Johanna está atónita. La confusión domina su mente.

«¿Es posible que esta mujer esté diciéndome, como si tal cosa, que la tierra de este castillo cubre la tumba de los hombres que acaba de nombrar? —piensa—. No… Sería… ¡sería prodigioso!»

—¿Están los seis aquí? —se aventura a preguntar, en un tono falsamente ligero.

—¡Por supuesto! —responde Hortense de Montfort—. Si no recuerdo mal, solo faltan tres abades: Aumodio, Suppo y Raúl de Beaumont, que vivieron en el siglo XI, pero cuyos restos no reposaban en el Monte, no sé por qué. Eloi de Montfort, el antepasado de mi esposo, hubiera traído más, porque después de ellos también hubo grandes abades, pero había que actuar deprisa y con discreción… Algunos estaban en el coro, en panteones de piedra demasiado difíciles de abrir. En cuanto a la cabeza de Auberto, los revolucionarios ya se la habían llevado para destruirla, pero Eloi convenció a un amigo suyo médico de que la reclamara y la conservara como curiosidad médica; así fue como la salvaron y la conservaron hasta que se reanudó el culto… Esa noche, en la gran iglesia y en el cementerio, Eloi estaba frente a los apóstoles y a todos los santos, y escogió a los apóstoles, los primeros, los fundadores. Cuando pienso en ello…, ¡es un cuadro tan épico! En 1791, los monjes son expulsados de la abadía por los
sansculottes
, el Monte se convierte en un municipio llamado «el Monte libre», los manuscritos medievales son transportados apresuradamente por los arenales hasta Avranches… Y Eloi de Montfort, señor oficialmente adherido a las ideas de la Ilustración y de la Revolución, una noche, como un bandido o un profanador, roba de su sepultura los restos de los seis primeros abades, los esconde con su sudario en toneles de vino vacíos y los transporta en una carreta a su castillo, aquí mismo, al panteón familiar, para salvarlos de la furia devastadora de los revolucionarios, que saqueaban todos los edificios religiosos, incluso los cementerios.

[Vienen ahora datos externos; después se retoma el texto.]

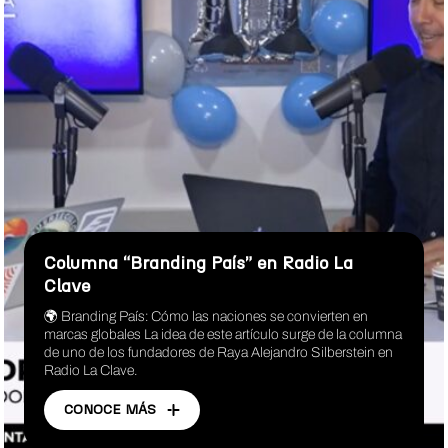
Columna “Branding País” en Radio La
Clave
🌍 Branding País: Cómo las naciones se convierten en
marcas globales La idea de este artículo surge de la columna
de uno de los fundadores de Raya Alejandro Silberstein en
Radio La Clave.
CONOCE MÁS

Johanna está boquiabierta.

—La leyenda de los abades robados —murmura, pensando en los olams.

—¿Cómo dice?

—La historia es muy extraña… ¡Ah, ya sé por qué me sonaba su apellido! —exclama de pronto Johanna—. Durante la guerra de los Cien Años, entre los caballeros que defendían el Monte contra los ingleses había un Montfort.

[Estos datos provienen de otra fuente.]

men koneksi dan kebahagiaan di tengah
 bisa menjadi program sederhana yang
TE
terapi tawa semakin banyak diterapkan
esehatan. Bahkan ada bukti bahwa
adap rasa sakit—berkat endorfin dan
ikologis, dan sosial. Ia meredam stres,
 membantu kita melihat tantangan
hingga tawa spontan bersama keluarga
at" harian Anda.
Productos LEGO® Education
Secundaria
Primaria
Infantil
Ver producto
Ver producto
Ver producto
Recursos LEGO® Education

—Exacto. Raúl de Montfort combatió valientemente junto a Luis de Estouteville y en 1470 fue condecorado, a título póstumo, con la orden de los caballeros de San Miguel. Nuestra familia ha estado siempre muy vinculada al Monte, en todas las épocas. Varios de sus miembros fueron monjes allí. Para nosotros, el Monte fue, es y siempre será bretón. Era nuestro deber garantizar nuestra protección a sus apóstoles.

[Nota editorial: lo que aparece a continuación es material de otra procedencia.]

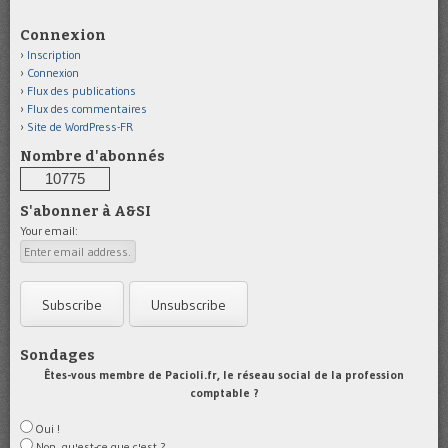
Connexion
Inscription
Connexion
Flux des publications
Flux des commentaires
Site de WordPress-FR
Nombre d'abonnés
10775
S'abonner à A&SI
Your email:
Sondages
Êtes-vous membre de Pacioli.fr, le réseau social de la profession
comptable ?
Oui !
Non, qu'est-ce que c'est ?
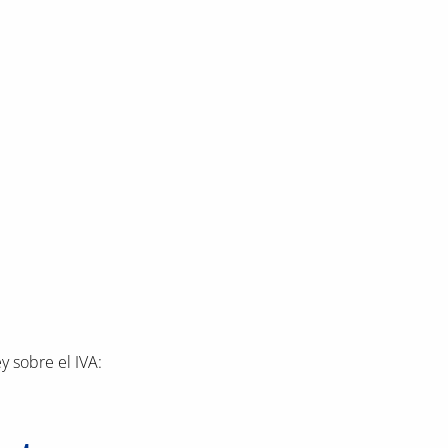
y sobre el IVA:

Johanna siente deseos de reír a carcajadas.

«¡Es asombroso! —se dice—. ¡Qué pasión tan desbocada suscita esta montaña en todas las épocas! Celtas mártires de los cristianos, benedictinos mártires de los revolucionarios… ¡Y qué secretos! Placide sabía que la familia Montfort velaba desde 1791 por las tumbas de los abades. Los benedictinos lo saben. ¿Por qué no lo han revelado nunca? ¿Por qué ningún historiador, ningún libro, ningún funcionario de Monumentos Históricos lo ha mencionado jamás?»

—Señora, ¿por qué no restituyeron las reliquias cuando… los tiempos dejaron de ser tan turbulentos?

—Después de haber escondido a estos seis abades, Eloi constató con horror que los revolucionarios ejecutaban sus viles designios: no quedó nada de las tumbas de los otros abades que él no había podido salvar. Hasta la emprendieron con los osarios de los simples monjes, por no hablar de los vivos: en 1792, en París, mataron al superior general de la congregación benedictina de San Mauro, y en 1794 guillotinaron al superior de Cluny, entre otros. Eloi se había adherido a las ideas nuevas, pero ayudaba de tapadillo a los sacerdotes rebeldes y a los monjes amenazados, entre ellos algunos benedictinos del Monte, a marcharse a Inglaterra. Durante el Terror, fue denunciado por estas actividades y guillotinado en la plaza pública. Antes de subir al cadalso, le pidió a su hijo que no dijera nada de las reliquias de los abades ni las devolviera hasta que se recuperase la única fe verdadera, cuando una comunidad de benedictinos se instalara de nuevo en la montaña. Solo podían fiarse de ellos, pues se trataba de sus padres, esas reliquias santas les pertenecían; nosotros no éramos más que sus guardianes clandestinos. Así pues, lo decapitaron, y el secreto de la tumba de los abades se transmitió de generación en generación en el seno de nuestra familia, en recuerdo de él, mientras que la abadía, desposeída de fe, era transformada en odiosa prisión de Estado e instalaban el potro en la plaza del cementerio religioso saqueado.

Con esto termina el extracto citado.